Jumat, 13 Januari 2012

Mardani Siap Tegakkan Perda 3/2008



*Janji Bantu Kendaraan Operasional untuk Pengawasan


Bupati Tanah Bumbu (Tanbu) Mardani H Maming akhirnya menyatakan siap menegakkan Peraturan Daerah (Perda) Kalimantan Selatan Nomor 3 Tahun 2008 tentang Pengaturan Penggunaan Jalan Umum dan Jalan Khusus untuk Angkutan Hasil Tambang dan Hasil Perkebunan. Dia mengakui kedudukan perda tersebut di mata hukum lebih tinggi dari pada hasil kesepakatan bupati, muspida dan para pejabat Tanbu, tertanggal 4 Januari 2012, yang mengizinkan angkutan  batu bara melintasi jalan negara di wilayahnya.


Sikap itu dinyatakan Mardani saat pertemuan dengan Komisi III DPRD Kalsel, Kamis (12/1), dalam rangka mengklarifikasi hasil kesepakatan di Aula Kecamatan Satui yang menimbulkan polemik itu.
Mardani yang mengenakan kemeja batik merah tiba di DPRD Kalsel sekitar pukul 10.35 Wita, menggunakan mobil Lexus bernomor polisi B 882 SJZ. Begitu tiba di gedung wakil rakyat itu, Bupati Tanbu yang didampingi Kepala Bappeda Said Ahmad, Kabag Hukum Muchlis dan Kabag Humas Suwignyo langsung menuju ruang Ketua DPRD Kalsel, Nasib Alamsyah, di lantai dua.
Usai  istirahat sejenak di ruang ketua dewan, Mardani bersama rombongan diarahkan menuju ruangan Komisi III di lantai empat. Pertemuan pun dimulai, dipandu Nasib Alamsyah dan Wakil Ketua DPRD Kalsel  Riswandi.
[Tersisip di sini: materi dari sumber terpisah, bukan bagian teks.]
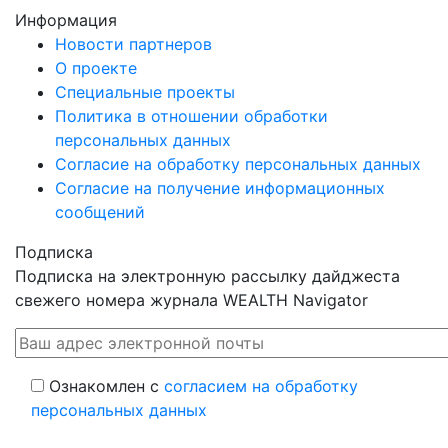
Информация
Новости партнеров
О проекте
Специальные проекты
Политика в отношении обработки
персональных данных
Согласие на обработку персональных данных
Согласие на получение информационных
сообщений
Подписка
Подписка на электронную рассылку дайджеста
свежего номера журнала WEALTH Navigator
Ознакомлен с
согласием на обработку
персональных данных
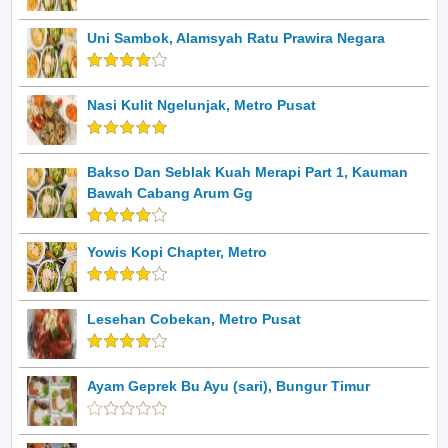
Uni Sambok, Alamsyah Ratu Prawira Negara
Nasi Kulit Ngelunjak, Metro Pusat
Bakso Dan Seblak Kuah Merapi Part 1, Kauman
Bawah Cabang Arum Gg
Yowis Kopi Chapter, Metro
Lesehan Cobekan, Metro Pusat
Ayam Geprek Bu Ayu (sari), Bungur Timur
Sebelum pertemuan dimulai suasana sempat memanas, lantaran salah seorang anggota Pansus Revisi Perda Nomor 3 Tahun 2008, Nasrullah AR, lantang menyuarakan haknya sebagai anggota dewan ikut dalam pertemuan tersebut. Bahkan, politisi Partai Persatuan Pembangunan (PPP) itu menyentil banyaknya anggota Komisi III tidak berhadir, sementara Bupati Tanbu dengan kesadaran dan keikhlasannya menyempatkan waktu bertemu Komisi III.
Pertemuan tersebut akhirnya terlaksana setelah suasana mendingin. Dialog pun dimulai setelah Ketua Komisi III DPRD Kalsel Puar Junaidi mempersilakan Mardani  langsung membeberkan alasan terbitnya kesepakatan tersebut.
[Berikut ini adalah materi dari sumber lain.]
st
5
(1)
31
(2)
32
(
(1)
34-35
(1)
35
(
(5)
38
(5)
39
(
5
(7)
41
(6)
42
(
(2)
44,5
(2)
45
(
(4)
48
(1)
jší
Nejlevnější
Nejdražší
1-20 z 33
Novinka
Begitu diberi kesempatan, Mardani dengan tenang membeberkan argumentasi atas terbitnya kesepakatan tersebut, antara lain karena dipicu maraknya pelanggaran terhadap Perda Nomor 3 Tahun 2008.
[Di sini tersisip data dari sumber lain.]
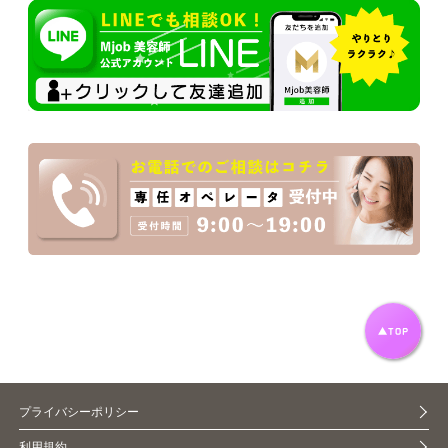
プライバシーポリシー
利用規約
Pernyataan tersebut ia sampaikan tertulis, dengan salinan dibagikan kepada anggota Komisi III.
Dalam pernyataannya itu, Mardani merespon gencarnya pemberitaan seolah-olah memosisikan dirinya selaku Bupati Tanbu sebagai pembuat kebijakan yang dianggap menyimpangi ketentuan Perda Kalsel Nomor 3 Tahun 2008.
Padahal, ia menilai, akibat pengawasan yang lemah, pelanggaran terhadap Perda Nomor 3/2008 terus terjadi. ‘’Ini menyusahkan masyarakat dan membuat resah,’’ ujarnya.
Sementara, selaku bupati, Mardani merasa tidak punya kewenangan mengatur, apalagi menindak pelanggaran perda yang melarang angkutan hasil tambang dan perkebunan melintas di jalan negara dan jalan umum tersebut.
"Saya tidak diberi kewenangan untuk menindak. Sementara pelanggaran terus terjadi karena pengawasan lemah," katanya dengan nada serius.
Maka, bersama unsur muspida dan masyarakat, bupati Tanbu kemudian membuat kesepakatan Harapan bupati Tanbu, kesepakatan ini bisa menjadi dasar pihaknya melakukan penertiban atas pelanggaran tersebut.
Pernyataan Mardani itu langsung mendapat tanggapan beragam. Ketua Komisi III Puar Junaidi tetap menilai kesepakatan bupati dan para pejabat Tanbu itu itu melanggar perda. "Sebagai kepala daerah, harusnya turut mengawal perda. Bukannya malah melegalkan angkutan tambang lewat jalan provinsi. Ini jelas melanggar perda," cetusnya.
Pernyataan serupa dilontarkan anggota Komisi III, Gusti Rudiansyah. Politisi Golkar ini dengan nada tinggi menyayangkan pernyataan bupati yang menganggap dirinya tidak memiliki kewenangan menegakkan Perda 3/2008.
"Perda ini kan milik provinsi. Tanah Bumbu itu kan bagian wilayah Kalsel. Justru kewenangan mengawasi pelaksanaan perda itu di tangan kabupaten," ujarnya.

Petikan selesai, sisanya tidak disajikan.